The company says production costs were reduced by 99% compared with earlier runs, thanks to improvements in cell growth and the efficiencies gained from operating at much larger volumes. Rather than trying to recreate structured tissue from cells attached to scaffolds, PARIMA's new platform grows non-GMO animal cells as an undifferentiated biomass suspended in liquid, avoiding expensive growth factors, microcarriers and separate tissue-forming stages that have previously driven up production expenses.

 

cultivated duck meat bioreactor 2026
Credit: PARIMA

 

"Economic viability for cultivated meat is no longer an extrapolation from pilot runs. It's here," said Morin-Forest, co-founder and CEO of PARIMA. "Our team spent more than seven years building the most robust biology and process to achieve large-scale production. Together with Vow, we are proving that cultivated protein is moving toward industrial maturity."
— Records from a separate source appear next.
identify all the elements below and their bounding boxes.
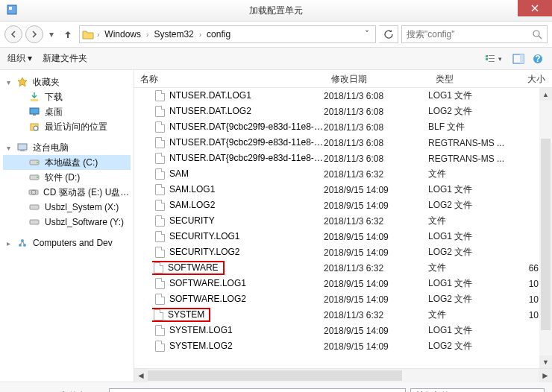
search-box[interactable] [401, 25, 548, 43]
file-name: SYSTEM.LOG2 [152, 341, 324, 352]
view-mode-button[interactable]: ▾ [480, 51, 506, 67]
col-name[interactable]: 名称 [134, 70, 325, 87]
history-dropdown[interactable]: ▾ [46, 29, 57, 39]
chevron-down-icon: ▾ [4, 144, 12, 152]
file-type: LOG2 文件 [428, 293, 510, 306]
preview-pane-button[interactable] [512, 52, 525, 66]
scrollbar-thumb[interactable] [541, 139, 551, 330]
file-name: NTUSER.DAT.LOG2 [152, 106, 324, 117]
file-type: REGTRANS-MS ... [428, 154, 510, 164]
horizontal-scrollbar[interactable]: ◄ ► [134, 368, 552, 382]
address-bar[interactable]: › Windows › System32 › config ˅ [79, 25, 376, 43]
table-row[interactable]: NTUSER.DAT{9cbc29f9-e83d-11e8-82...2018/… [134, 135, 552, 151]
scrollbar-thumb[interactable] [148, 370, 402, 381]
file-list[interactable]: NTUSER.DAT.LOG12018/11/3 6:08LOG1 文件NTUS… [134, 88, 552, 368]
table-row[interactable]: SAM.LOG12018/9/15 14:09LOG1 文件 [134, 182, 552, 197]
chevron-right-icon: › [145, 31, 149, 39]
table-row[interactable]: NTUSER.DAT{9cbc29f9-e83d-11e8-82...2018/… [134, 119, 552, 135]
help-button[interactable]: ? [531, 52, 545, 66]
sidebar-network[interactable]: ▸ Computers and Dev [3, 235, 131, 250]
network-icon [16, 237, 28, 249]
sidebar-recent[interactable]: 最近访问的位置 [3, 119, 131, 134]
address-dropdown[interactable]: ˅ [360, 29, 374, 39]
sidebar-downloads[interactable]: 下载 [3, 89, 131, 104]
close-button[interactable] [518, 0, 552, 16]
sidebar-drive-c[interactable]: 本地磁盘 (C:) [3, 155, 131, 170]
back-button[interactable] [4, 25, 22, 43]
file-name: SECURITY.LOG2 [152, 247, 324, 258]
toolbar: 组织 ▾ 新建文件夹 ▾ ? [0, 48, 552, 70]
svg-rect-8 [489, 55, 495, 56]
table-row[interactable]: SECURITY2018/11/3 6:32文件 [134, 213, 552, 229]
filename-field[interactable]: ▾ [109, 388, 406, 393]
table-row[interactable]: SYSTEM2018/11/3 6:32文件10,2 [134, 307, 552, 323]
breadcrumb-windows[interactable]: Windows [101, 29, 144, 39]
svg-line-5 [539, 36, 542, 39]
file-area: 名称 修改日期 类型 大小 NTUSER.DAT.LOG12018/11/3 6… [134, 70, 552, 382]
table-row[interactable]: SECURITY.LOG12018/9/15 14:09LOG1 文件 [134, 229, 552, 244]
table-row[interactable]: SAM2018/11/3 6:32文件 [134, 166, 552, 182]
table-row[interactable]: SOFTWARE.LOG22018/9/15 14:09LOG2 文件10,2 [134, 291, 552, 307]
up-button[interactable] [60, 26, 76, 42]
scroll-left-icon[interactable]: ◄ [134, 369, 148, 382]
file-date: 2018/11/3 6:08 [324, 107, 428, 117]
col-type[interactable]: 类型 [430, 70, 512, 87]
scroll-right-icon[interactable]: ► [539, 369, 552, 382]
sidebar-desktop[interactable]: 桌面 [3, 104, 131, 119]
table-row[interactable]: SOFTWARE2018/11/3 6:32文件66,3 [134, 260, 552, 276]
sidebar-drive-x[interactable]: Usbzl_System (X:) [3, 200, 131, 215]
forward-button[interactable] [25, 25, 43, 43]
table-row[interactable]: SAM.LOG22018/9/15 14:09LOG2 文件 [134, 197, 552, 213]
window-title: 加载配置单元 [249, 4, 303, 17]
svg-text:?: ? [535, 54, 540, 64]
svg-rect-21 [20, 151, 25, 151]
drive-icon [28, 157, 40, 168]
file-type: LOG1 文件 [428, 324, 510, 337]
svg-point-4 [533, 31, 539, 37]
refresh-button[interactable] [379, 25, 398, 43]
table-row[interactable]: NTUSER.DAT.LOG12018/11/3 6:08LOG1 文件 [134, 88, 552, 104]
file-date: 2018/9/15 14:09 [324, 294, 428, 305]
file-type: LOG2 文件 [428, 105, 510, 118]
search-input[interactable] [407, 29, 533, 39]
scroll-up-icon[interactable]: ▲ [539, 88, 552, 101]
file-date: 2018/9/15 14:09 [324, 247, 428, 258]
col-size[interactable]: 大小 [512, 70, 552, 87]
file-name: SOFTWARE.LOG1 [152, 278, 324, 289]
file-name: SECURITY.LOG1 [152, 231, 324, 242]
star-icon [16, 76, 28, 88]
breadcrumb-system32[interactable]: System32 [151, 29, 196, 39]
sidebar-drive-d[interactable]: 软件 (D:) [3, 170, 131, 185]
file-name: SAM.LOG2 [152, 200, 324, 211]
file-type: LOG2 文件 [428, 246, 510, 259]
sidebar-thispc[interactable]: ▾ 这台电脑 [3, 140, 131, 155]
file-date: 2018/11/3 6:08 [324, 122, 428, 133]
sidebar-drive-y[interactable]: Usbzl_Software (Y:) [3, 215, 131, 230]
table-row[interactable]: SYSTEM.LOG22018/9/15 14:09LOG2 文件 [134, 338, 552, 354]
table-row[interactable]: SOFTWARE.LOG12018/9/15 14:09LOG1 文件10,2 [134, 276, 552, 291]
app-icon [6, 4, 18, 16]
table-row[interactable]: SYSTEM.LOG12018/9/15 14:09LOG1 文件 [134, 323, 552, 338]
list-view-icon [483, 52, 497, 66]
breadcrumb-config[interactable]: config [204, 29, 233, 39]
file-date: 2018/9/15 14:09 [324, 185, 428, 195]
file-name: NTUSER.DAT{9cbc29f9-e83d-11e8-82... [152, 153, 324, 164]
file-date: 2018/9/15 14:09 [324, 326, 428, 336]
computer-icon [16, 142, 28, 154]
sidebar-drive-e[interactable]: CD 驱动器 (E:) U盘… [3, 185, 131, 200]
sidebar-favorites[interactable]: ▾ 收藏夹 [3, 75, 131, 89]
col-date[interactable]: 修改日期 [325, 70, 430, 87]
table-row[interactable]: SECURITY.LOG22018/9/15 14:09LOG2 文件 [134, 244, 552, 260]
svg-rect-28 [30, 205, 39, 209]
recent-icon [28, 121, 40, 133]
table-row[interactable]: NTUSER.DAT{9cbc29f9-e83d-11e8-82...2018/… [134, 151, 552, 166]
table-row[interactable]: NTUSER.DAT.LOG22018/11/3 6:08LOG2 文件 [134, 104, 552, 119]
organize-menu[interactable]: 组织 ▾ [7, 52, 32, 65]
scroll-down-icon[interactable]: ▼ [539, 355, 552, 368]
chevron-right-icon: ▸ [4, 239, 12, 247]
filetype-filter[interactable]: 所有文件 ▾ [410, 388, 545, 393]
svg-rect-9 [489, 58, 495, 59]
vertical-scrollbar[interactable]: ▲ ▼ [539, 88, 552, 368]
file-type: REGTRANS-MS ... [428, 138, 510, 148]
new-folder-button[interactable]: 新建文件夹 [43, 52, 87, 65]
"We have cleared the technical hurdles that stalled cultivated meat production and drew skepticism over the past few years, specifically around process efficiencies, biological performance, and growth media cost," said Dr. Sayous, co-founder and CTO of PARIMA. "The process ran at 22,000 litres on the first attempt, with no performance loss compared to smaller scales. Combined with commercial-scale infrastructure like Vow's, our breakthroughs open a new chapter for the sector."

"Our platform has proven that cultivated cell production at 22,000 litres works at unit economics the industry can build on. What this collaboration adds is the demonstration that the economics Vow have already achieved work for partners too. PARIMA has been a strong partner in proving that, delivering results on the first attempt, and we're excited about what comes next," said George Peppou, founder and Executive Director of Vow.

"A specialised value chain is forming around cultivated meat producers, of the kind every industrialising bioprocess eventually develops," said Clément Santander, Partner at consulting firm Arthur D. Little. "Growth media is becoming a product bought from dedicated suppliers, bioproduction is being offered as a service through tolling and contract facilities, and existing food infrastructure is being reused downstream. The model is shifting from owning every asset to building on an ecosystem of specialised partners, which is how mature biomanufacturing industrialised previously."

"On the technology, the questions that defined the sector's early years have largely been answered," Santander added. "Biological performance now sits within the range of more mature processes such as fermentation, and production has been demonstrated at an industrial scale. From here, further cost reduction comes mostly from volume and economies of scale, with biology playing a smaller part. Sub-€10/kg is closer than most observers expected, and the remaining constraints have moved to regulatory clearance and the opening of markets."

Cultivated meat is likely still 10–15 years away from becoming a mainstream supermarket staple, and further progress will depend on regulatory approvals, consumer acceptance and continued cost reductions. But PARIMA's achievement suggests the sector may be entering a more pragmatic phase, focused less on eye-catching prototypes and more on industrial production, shared infrastructure and viable economics. If that momentum continues, cultivated duck and other cell-based meats could eventually become a practical complement to conventional farming, helping to meet rising protein demand with a smaller environmental and ethical footprint.